India stands at a critical juncture in its energy policy evolution, facing unprecedented challenges from artificial intelligence and climate change that demand a fundamental rethinking of traditional approaches. According to energy expert Vikram S Mehta, the country must now navigate complex new trade-offs that sit at the heart of political and economic dilemmas.
From Past Success to Future Challenges
India's energy policy has historically focused on three core objectives: universal access, affordability, and security of supply. The country has largely achieved these goals, with all villages now electrified and the poorest citizens receiving subsidized fuel. While India still imports 85% of its oil and gas, the risk profile has improved significantly since the days when most imports came from the volatile Middle East.
Today, India has diversified its supply options to include more stable export hubs like the United States, Australia, Brazil, and soon Guyana. This success emerged from a governance structure initially spearheaded by government-owned public sector entities after Independence, when Prime Minister Jawaharlal Nehru expressed skepticism about private sector motivations.
As decades passed, it became clear that public sector entities alone couldn't meet energy policy expectations, leading to private sector investment opportunities. The current energy sector now operates on twin tracks of public and private investment, with governance responsibility shared across central and state governments and multiple ministries.
Three Critical Energy Dilemmas for Modern India
The Coal Conundrum: Jobs vs Environment
The first major trade-off pits the green energy transition against political and social realities. Coal India employs approximately 350,000 people directly through full-time and contract positions, with millions more depending on downstream and cross-sectoral linkages from its operations.
This creates an electoral challenge where politicians from coal-producing states face re-election risks if they advocate for coal phase-out, or even phase-down initiatives. Meanwhile, environmental consequences remain severe, with the World Air Quality Report 2024 listing six Indian cities among the world's ten most polluted.

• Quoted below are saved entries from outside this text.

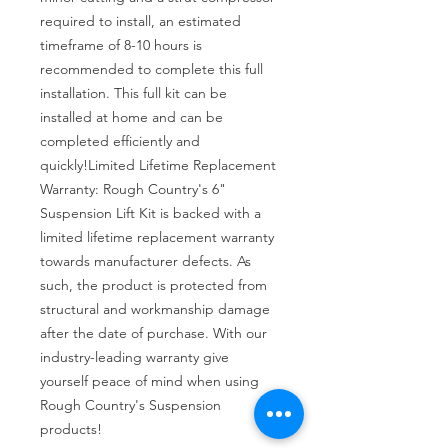
required to install, an estimated 
timeframe of 8-10 hours is 
recommended to complete this full 
installation. This full kit can be 
installed at home and can be 
completed efficiently and 
quickly!Limited Lifetime Replacement 
Warranty: Rough Country's 6" 
Suspension Lift Kit is backed with a 
limited lifetime replacement warranty 
towards manufacturer defects. As 
such, the product is protected from 
structural and workmanship damage 
after the date of purchase. With our 
industry-leading warranty give 
yourself peace of mind when using 
Rough Country's Suspension 
products!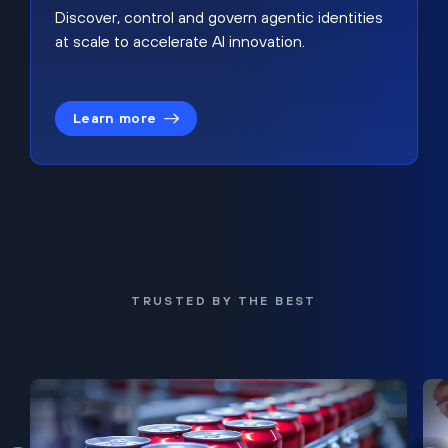
Discover, control and govern agentic identities
at scale to accelerate AI innovation.
Learn more
TRUSTED BY THE BEST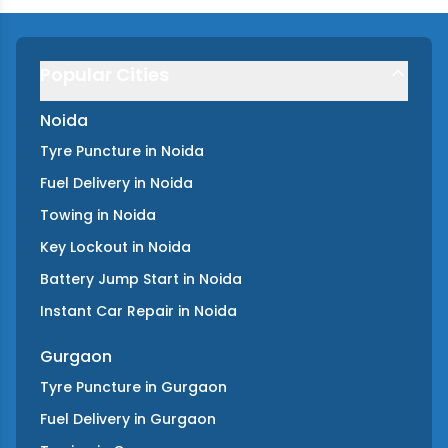
Popular Cities
Noida
Tyre Puncture
in
Noida
Fuel Delivery
in
Noida
Towing
in
Noida
Key Lockout
in
Noida
Battery Jump Start
in
Noida
Instant Car Repair
in
Noida
Gurgaon
Tyre Puncture
in
Gurgaon
Fuel Delivery
in
Gurgaon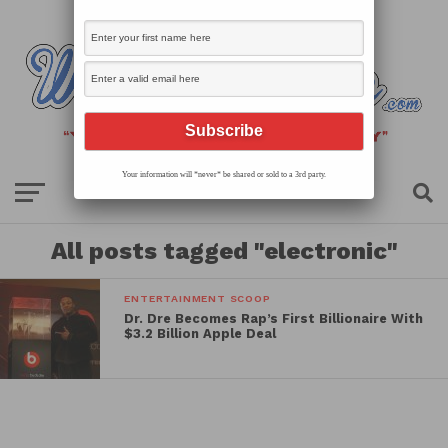
Your information will *never* be shared or sold to a 3rd party.
All posts tagged "electronic"
ENTERTAINMENT SCOOP
Dr. Dre Becomes Rap’s First Billionaire With
$3.2 Billion Apple Deal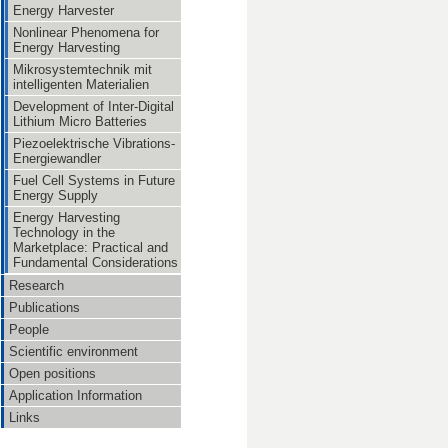
Energy Harvester
Nonlinear Phenomena for
Energy Harvesting
Mikrosystemtechnik mit
intelligenten Materialien
Development of Inter-Digital
Lithium Micro Batteries
Piezoelektrische Vibrations-
Energiewandler
Fuel Cell Systems in Future
Energy Supply
Energy Harvesting
Technology in the
Marketplace: Practical and
Fundamental Considerations
Research
Publications
People
Scientific environment
Open positions
Application Information
Links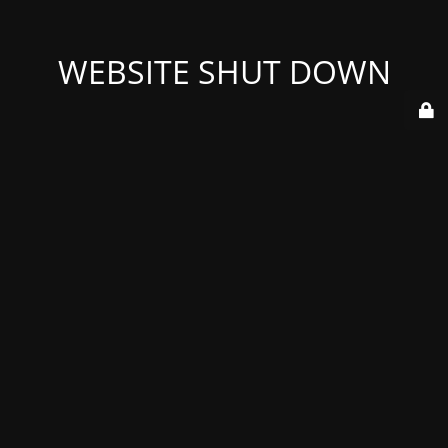
WEBSITE SHUT DOWN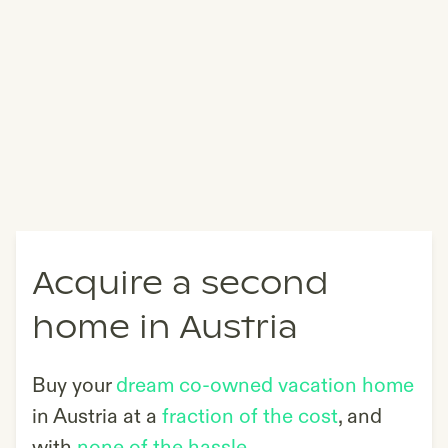
Acquire a second
home in Austria
Buy your
dream co-owned vacation home
in
Austria
at a
fraction of the cost
, and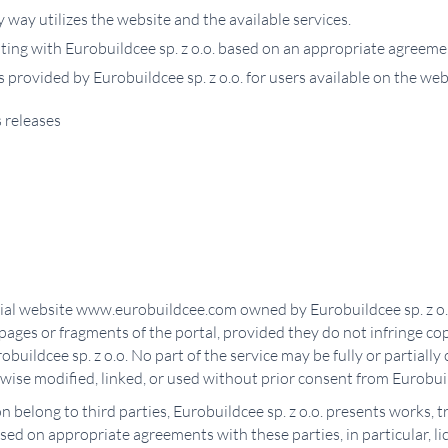
way utilizes the website and the available services.
ting with Eurobuildcee sp. z o.o. based on an appropriate agreeme
s provided by Eurobuildcee sp. z o.o. for users available on the 
 releases
ficial website www.eurobuildcee.com owned by Eurobuildcee sp. z o.
 pages or fragments of the portal, provided they do not infringe c
obuildcee sp. z o.o. No part of the service may be fully or partiall
rwise modified, linked, or used without prior consent from Eurobuil
on belong to third parties, Eurobuildcee sp. z o.o. presents works,
d on appropriate agreements with these parties, in particular, l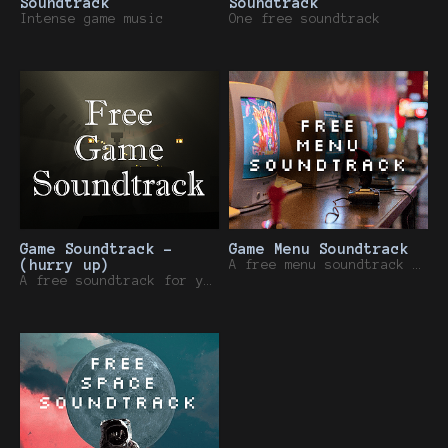
Soundtrack
Soundtrack
Intense game music
One free soundtrack
Game Soundtrack -
Game Menu Soundtrack
(hurry up)
A free menu soundtrack for your game.
A free soundtrack for your game.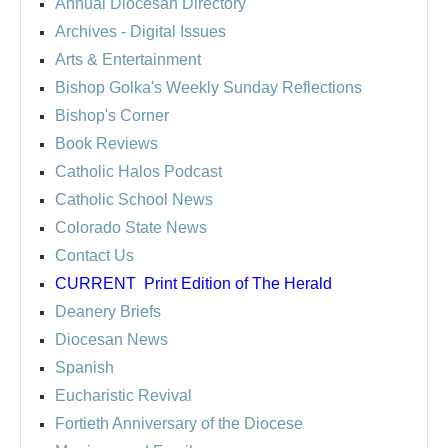
Annual Diocesan Directory
Archives
- Digital Issues
Arts & Entertainment
Bishop Golka's Weekly Sunday Reflections
Bishop's Corner
Book Reviews
Catholic Halos Podcast
Catholic School News
Colorado State News
Contact Us
CURRENT
Print Edition of The Herald
Deanery Briefs
Diocesan News
Spanish
Eucharistic Revival
Fortieth Anniversary of the Diocese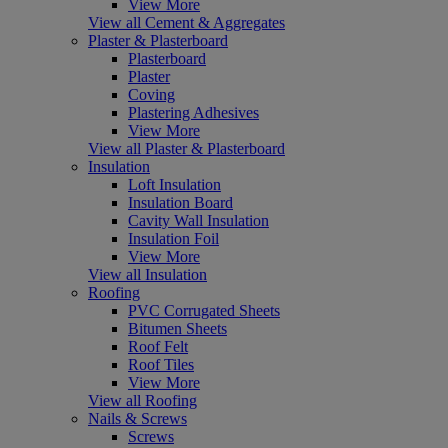
View More
View all Cement & Aggregates
Plaster & Plasterboard
Plasterboard
Plaster
Coving
Plastering Adhesives
View More
View all Plaster & Plasterboard
Insulation
Loft Insulation
Insulation Board
Cavity Wall Insulation
Insulation Foil
View More
View all Insulation
Roofing
PVC Corrugated Sheets
Bitumen Sheets
Roof Felt
Roof Tiles
View More
View all Roofing
Nails & Screws
Screws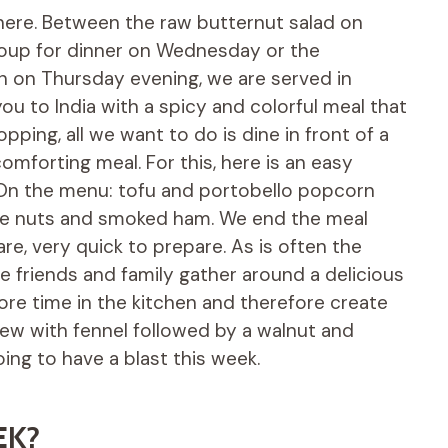
here. Between the raw butternut salad on
up for dinner on Wednesday or the
n on Thursday evening, we are served in
ou to India with a spicy and colorful meal that
ing, all we want to do is dine in front of a
mforting meal. For this, here is an easy
m. On the menu: tofu and portobello popcorn
ine nuts and smoked ham. We end the meal
tare, very quick to prepare. As is often the
re friends and family gather around a delicious
re time in the kitchen and therefore create
ew with fennel followed by a walnut and
oing to have a blast this week.
EK?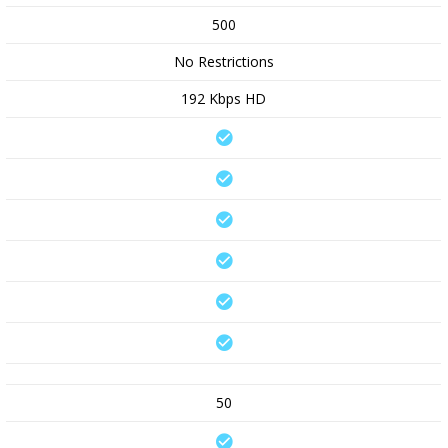
500
No Restrictions
192 Kbps HD
50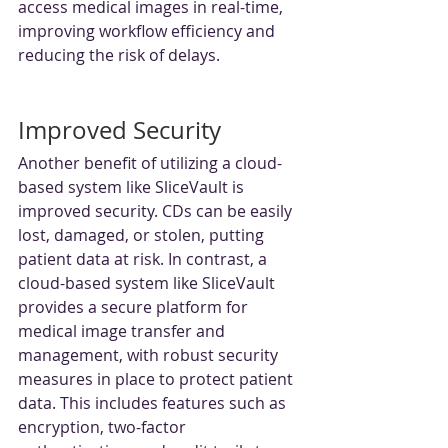
access medical images in real-time, 
improving workflow efficiency and 
reducing the risk of delays.
Improved Security
Another benefit of utilizing a cloud-
based system like SliceVault is 
improved security. CDs can be easily 
lost, damaged, or stolen, putting 
patient data at risk. In contrast, a 
cloud-based system like SliceVault 
provides a secure platform for 
medical image transfer and 
management, with robust security 
measures in place to protect patient 
data. This includes features such as 
encryption, two-factor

The fundamental questions become: What should India's optimal fuel mix look like? How quickly should the country transition to this mix? And what policy instruments can effectively navigate this complex conundrum?
China's Green Dominance: Cost vs Security
The second dilemma centers around China's overwhelming control of green energy manufacturing and supply chains. China currently controls 80% of global solar panel production, 95% of polysilicon wafers and solar cells, and 80% of lithium-ion processing.
This creates a stark choice: Should India prioritize cost efficiency by sourcing from the cheapest global supplier to accelerate green transition competitiveness? Or should the country exercise caution due to security implications of over-dependence on a single supplier, particularly China?
AI's Energy Hunger: Growth vs Decarbonization
The third emerging challenge comes from massive AI data center investments requiring gigawatt-scale electricity. Google has committed $15 billion for an AI hub in Visakhapatnam, while Reliance announced a joint venture for similar development in Jamnagar. Several other tech giants are reportedly scouting locations.
While most companies have committed to meeting electricity demands through renewables, serious infrastructure questions remain. How can this be achieved without upgrading grid transmission infrastructure, creating battery storage capacity, and establishing renewable energy eco-centers? Who will finance these developments, and what fallback options exist if sufficient clean energy isn't available?
A Guardian report highlighted this conflict, noting that the Maharashtra government extended Tata's thermal power plant operating license and postponed shutdown of a 500 MW Adani group plant to meet Amazon's data center energy demands. This illustrates the tension between establishing world-scale AI centers and maintaining decarbonization commitments.
Rethinking Energy Governance for New Challenges
Historically, India's energy problem focused primarily on energy management itself, with multiple ministries and public sector entities working to harness indigenous resources, arrange imports where necessary, create production capacity, build infrastructure, and balance market forces with administrative direction.
While this diffuse governance structure created some inefficiencies, it successfully delivered on policy objectives. However, the emergent energy challenges involving climate change and AI extend far beyond traditional energy concerns, requiring a fundamentally different governance approach.
The new structure must help the private sector manage supply chain geopolitics with China, navigate regulatory constraints affecting AI data center power requirements, create talent pipelines, and incentivize technological innovation. Simultaneously, it must help government integrate AI into energy and security apparatus while enabling cohesive, coordinated decision-making across governments, corporations, research institutions, and civil societies.
Most critically, this governance framework must promote societal understanding of how to navigate these complex trade-offs and resolve the fundamental dilemmas facing India's energy future in an era defined by both artificial intelligence and climate imperatives.